A number of issues can and oftentimes do impede the long-term economic success, and hence the long-term sustainability of the forage-based beef operations in the Southern Great Plains. Some common issues include, but are not limited to, overgrazing perennial pastures, continuous monocropping of annual pastures such as cereal wheat and rye, mismanagement of essential nutrients and soil additives (e.g., nitrogen, phosphorus, potassium and lime) on both perennial and annually established pastures, and the continuous use of intensive annual seedbed preparation and seed establishment techniques, to name a few. Some of these issues may seem trivial, but there are economic factors that help explain why these issues are present on farms and ranches in this region.
For instance, extended periods of favorable cattle prices can lead to extreme, prolonged periods of overgrazing (even in periods of drought) that cause severe and expensive damage to perennial forages. Overgrazing can also be the result of producers increasing their short-term cash flows that are needed to service annual payments due for long-term loans and property taxes, and to pay for family living expenses like health insurance premiums, groceries and the car payment for a spouse.
In another light, today's marketplace does not directly recognize – especially in the short run – the value of certain agroecosystem services (e.g., reductions in soil erosion, improvements in water infiltration, sequestered carbon) that can be obtained from the adoption of improved, technologically advanced forage establishment and management practices (e.g., cover crops, no-tilling, precision fertilizer and pesticide application, etc.). In particular, the market does not offer a specific unit price for a measured unit of soil erosion reduced. Benefits from using environmentally friendly practices accrue gradually over time in the form of greater yields, which translates into more revenue per acre in the future. These future benefits are expected to vary differently by operation and therefore can impede the adoption process.
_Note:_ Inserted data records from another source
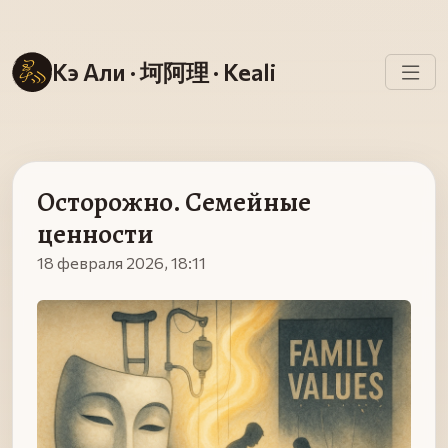
Кэ Али · 坷阿理 · Keali
Осторожно. Семейные
ценности
18 февраля 2026, 18:11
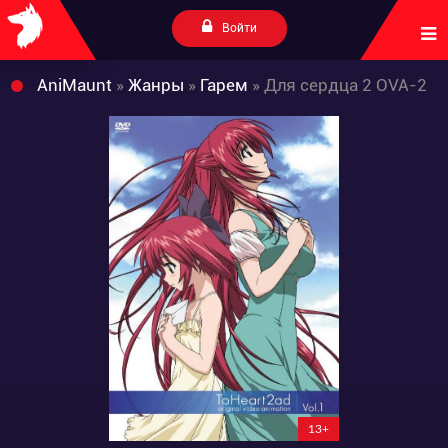
Войти
AniMaunt
»
Жанры
»
Гарем
» Для сердца 2 OVA-2
13+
Lack of credit is another factor that can hinder long-term sustainability. The lack of a good recordkeeping and financial management system can impede a farmer's access to credit, credit that is vital for the purchase of technology and equipment that may be necessary for long-term sustainability. Agricultural lenders are in the business of making loans to farmers, but lenders tend to be cautious about the terms for which they are willing to loan money to farmers. Farmers who have a good recordkeeping system tend to also have a well-developed, up-to-date set of financial statements (i.e., net worth statement, profit/loss statement and a statement of cash flows). These producers are typically much more successful in securing short-term operating loans and long-term loans for capital expenditures (tillage equipment, planters, land, fencing materials, breeding animals, etc.) than producers who do not have a financial management system for their farm or ranch business.
At the Noble Foundation, we understand the importance of long-term economic sustainability of the family farm or ranch business. It is through our understanding of the economic factors that help explain why some farm businesses become unsustainable and insolvent in the long-run and why we encourage producers to invest in whole-farm planning and financial management techniques. We believe whole-farm planning is a means for mitigating the risks of insolvency and how to protect the farm assets for generations to come. Having the ability to develop and use such a whole-farm planning system is equally as important to the long-term sustainability of the business as having the agronomic, animal husbandry and mechanical skills necessary to run the day-to-day activities on the farm or ranch.